* _ASSIGNED TASK_
Check each line of the data for "Signature", then give the number of lines that have it, without any other words.
+++ LISTED RECORDS +++
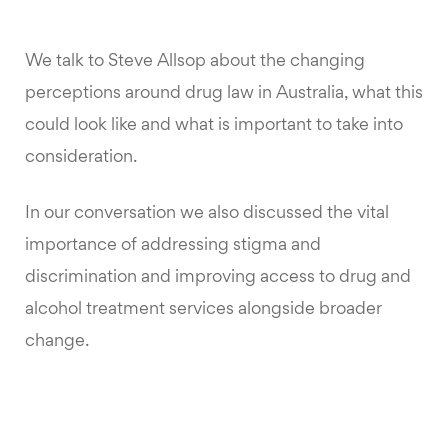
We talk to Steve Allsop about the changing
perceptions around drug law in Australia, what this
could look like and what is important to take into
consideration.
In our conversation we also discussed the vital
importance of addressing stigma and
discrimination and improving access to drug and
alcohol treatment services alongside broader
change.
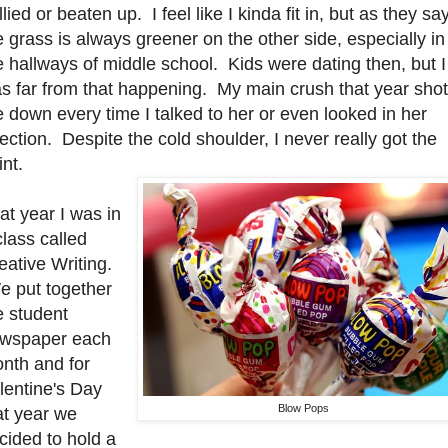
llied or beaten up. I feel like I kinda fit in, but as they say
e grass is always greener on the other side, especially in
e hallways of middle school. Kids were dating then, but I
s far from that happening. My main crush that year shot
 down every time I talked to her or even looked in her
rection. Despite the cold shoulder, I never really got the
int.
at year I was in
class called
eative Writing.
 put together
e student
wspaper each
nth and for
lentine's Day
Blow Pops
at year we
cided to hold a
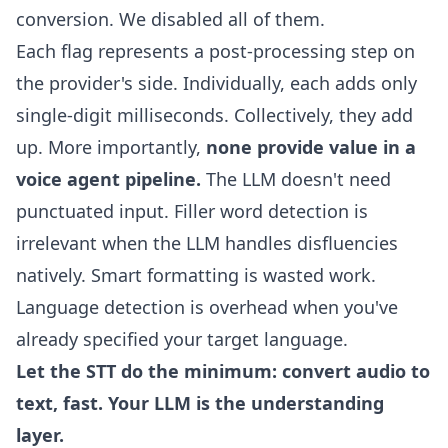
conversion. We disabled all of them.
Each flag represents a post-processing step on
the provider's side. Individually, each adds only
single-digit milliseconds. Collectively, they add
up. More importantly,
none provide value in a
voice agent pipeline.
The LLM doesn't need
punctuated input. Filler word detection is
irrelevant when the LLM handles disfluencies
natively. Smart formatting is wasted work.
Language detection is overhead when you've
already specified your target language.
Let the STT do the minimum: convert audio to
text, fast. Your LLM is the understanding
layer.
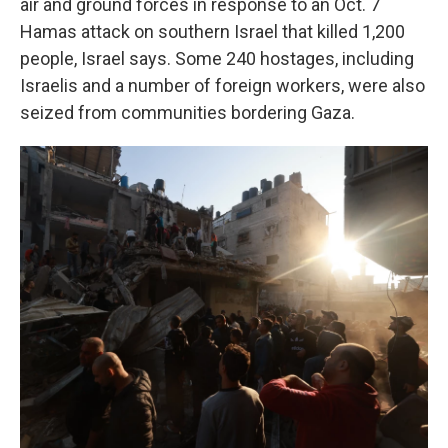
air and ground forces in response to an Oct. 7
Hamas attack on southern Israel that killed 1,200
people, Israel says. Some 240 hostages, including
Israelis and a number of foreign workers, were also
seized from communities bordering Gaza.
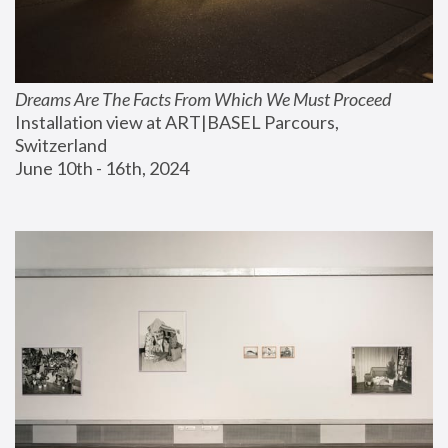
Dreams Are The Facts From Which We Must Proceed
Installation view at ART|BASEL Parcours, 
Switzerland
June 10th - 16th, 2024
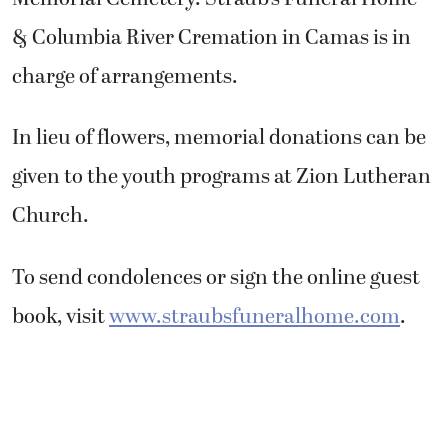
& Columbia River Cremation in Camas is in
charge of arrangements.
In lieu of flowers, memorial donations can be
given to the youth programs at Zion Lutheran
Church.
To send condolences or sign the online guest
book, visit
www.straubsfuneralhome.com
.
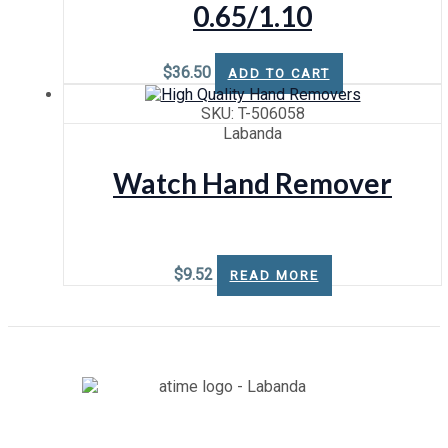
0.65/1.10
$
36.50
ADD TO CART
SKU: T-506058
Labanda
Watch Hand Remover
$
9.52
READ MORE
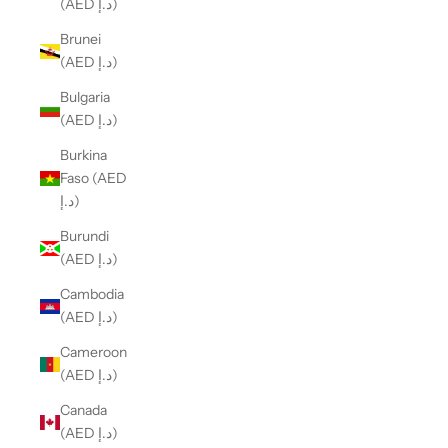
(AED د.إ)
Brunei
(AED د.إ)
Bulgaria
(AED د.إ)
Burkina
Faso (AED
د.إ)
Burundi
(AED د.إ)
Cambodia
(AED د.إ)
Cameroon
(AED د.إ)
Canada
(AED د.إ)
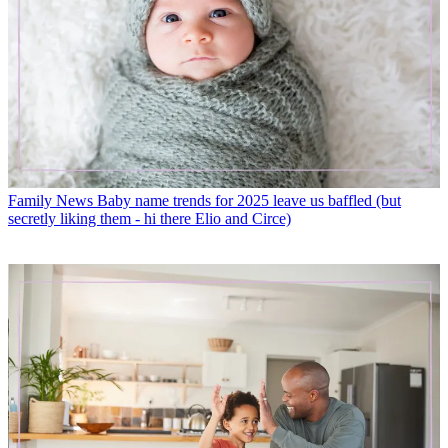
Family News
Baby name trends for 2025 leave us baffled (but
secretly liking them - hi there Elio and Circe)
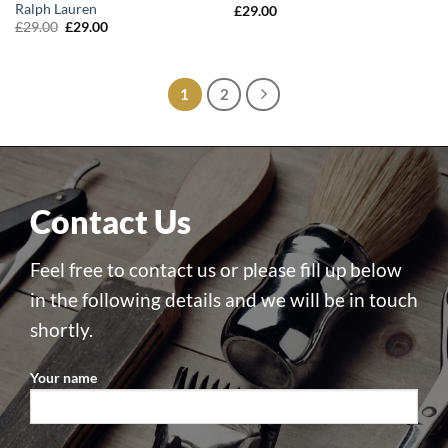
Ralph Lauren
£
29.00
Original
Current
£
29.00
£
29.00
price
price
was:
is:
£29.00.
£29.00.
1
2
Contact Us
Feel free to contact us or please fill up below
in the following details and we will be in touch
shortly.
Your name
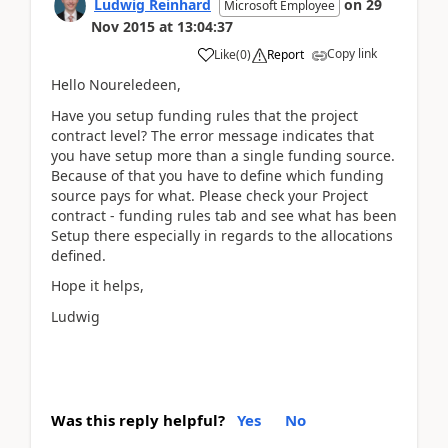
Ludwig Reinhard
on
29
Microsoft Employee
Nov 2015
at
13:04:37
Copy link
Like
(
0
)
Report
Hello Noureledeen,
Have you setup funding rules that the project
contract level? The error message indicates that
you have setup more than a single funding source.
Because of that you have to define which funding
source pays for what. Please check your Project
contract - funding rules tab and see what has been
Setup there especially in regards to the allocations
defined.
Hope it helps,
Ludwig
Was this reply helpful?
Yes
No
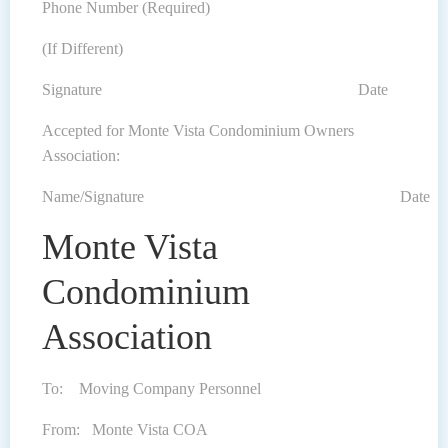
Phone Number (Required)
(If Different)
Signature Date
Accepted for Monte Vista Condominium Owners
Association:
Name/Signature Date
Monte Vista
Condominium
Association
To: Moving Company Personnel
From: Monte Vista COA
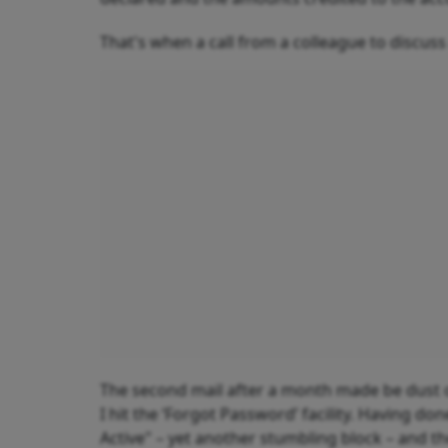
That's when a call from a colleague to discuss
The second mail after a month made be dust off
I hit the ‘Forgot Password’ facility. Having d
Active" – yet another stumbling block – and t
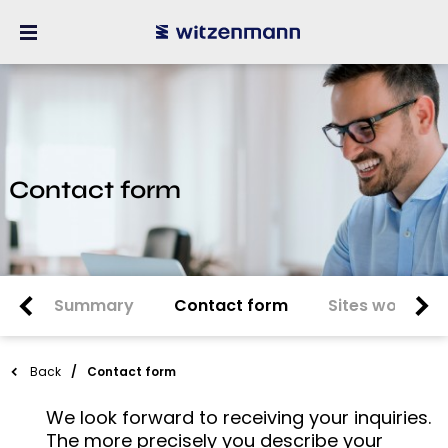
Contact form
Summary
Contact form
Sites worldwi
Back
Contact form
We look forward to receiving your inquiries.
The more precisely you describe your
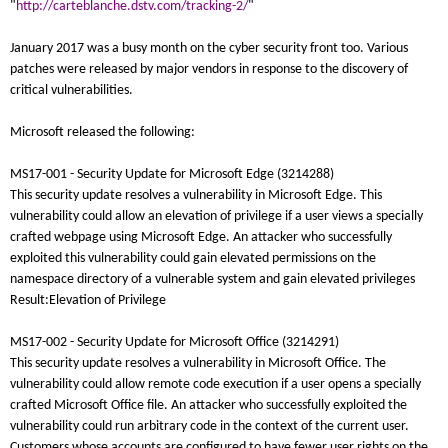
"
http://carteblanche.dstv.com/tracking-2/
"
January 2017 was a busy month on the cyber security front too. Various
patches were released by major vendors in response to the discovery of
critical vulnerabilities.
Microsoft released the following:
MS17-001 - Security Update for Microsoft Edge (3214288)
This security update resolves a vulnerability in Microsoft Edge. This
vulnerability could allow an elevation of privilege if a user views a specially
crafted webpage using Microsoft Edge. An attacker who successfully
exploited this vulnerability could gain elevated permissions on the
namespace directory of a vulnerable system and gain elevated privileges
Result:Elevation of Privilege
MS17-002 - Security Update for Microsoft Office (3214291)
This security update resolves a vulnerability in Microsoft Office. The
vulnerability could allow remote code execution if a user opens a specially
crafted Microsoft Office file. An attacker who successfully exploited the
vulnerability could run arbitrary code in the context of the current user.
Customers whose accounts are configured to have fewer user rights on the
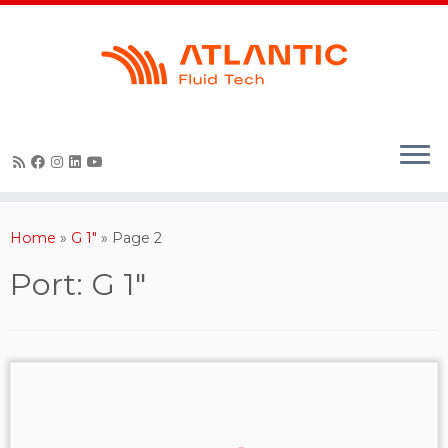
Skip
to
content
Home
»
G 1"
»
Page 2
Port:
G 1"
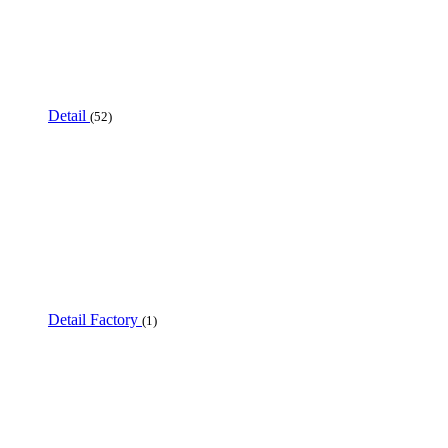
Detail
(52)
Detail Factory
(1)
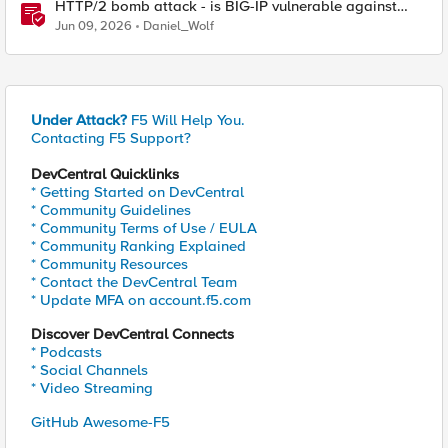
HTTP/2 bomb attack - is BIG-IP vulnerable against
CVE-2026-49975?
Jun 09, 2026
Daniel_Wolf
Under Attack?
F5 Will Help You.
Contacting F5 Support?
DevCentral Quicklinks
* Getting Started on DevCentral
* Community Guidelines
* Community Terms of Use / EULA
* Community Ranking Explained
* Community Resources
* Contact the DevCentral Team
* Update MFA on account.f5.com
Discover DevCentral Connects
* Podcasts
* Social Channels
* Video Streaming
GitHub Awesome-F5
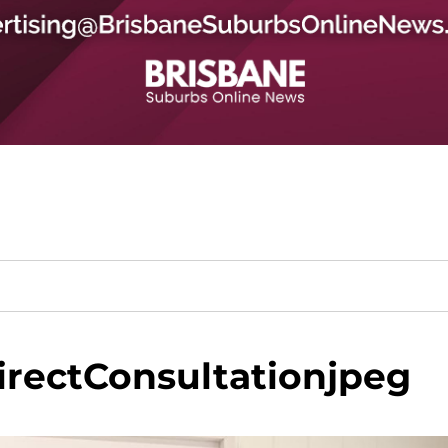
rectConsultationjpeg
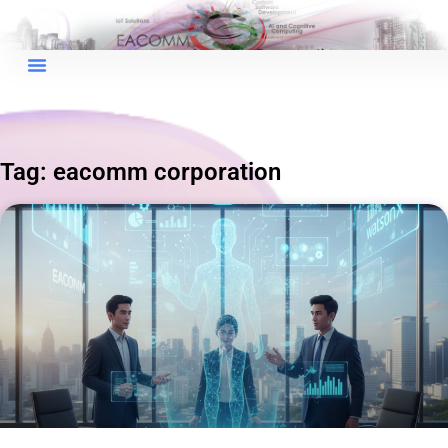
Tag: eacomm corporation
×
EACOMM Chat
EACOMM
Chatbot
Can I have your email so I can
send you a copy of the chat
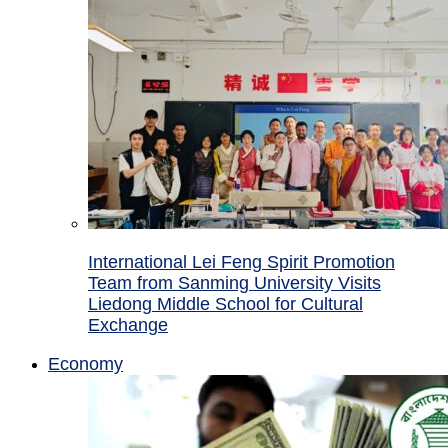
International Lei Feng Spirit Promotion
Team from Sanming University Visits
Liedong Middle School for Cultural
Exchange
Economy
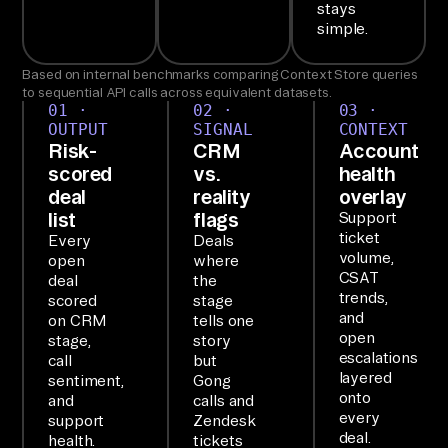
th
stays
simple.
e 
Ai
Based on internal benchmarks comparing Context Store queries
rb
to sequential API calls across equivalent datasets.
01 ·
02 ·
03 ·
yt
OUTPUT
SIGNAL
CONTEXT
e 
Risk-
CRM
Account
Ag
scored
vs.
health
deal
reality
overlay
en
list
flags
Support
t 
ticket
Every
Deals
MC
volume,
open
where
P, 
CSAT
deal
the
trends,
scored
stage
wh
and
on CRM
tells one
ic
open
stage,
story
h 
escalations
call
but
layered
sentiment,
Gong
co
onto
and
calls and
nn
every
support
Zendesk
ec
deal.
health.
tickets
+++
* _TASK RESULT_
2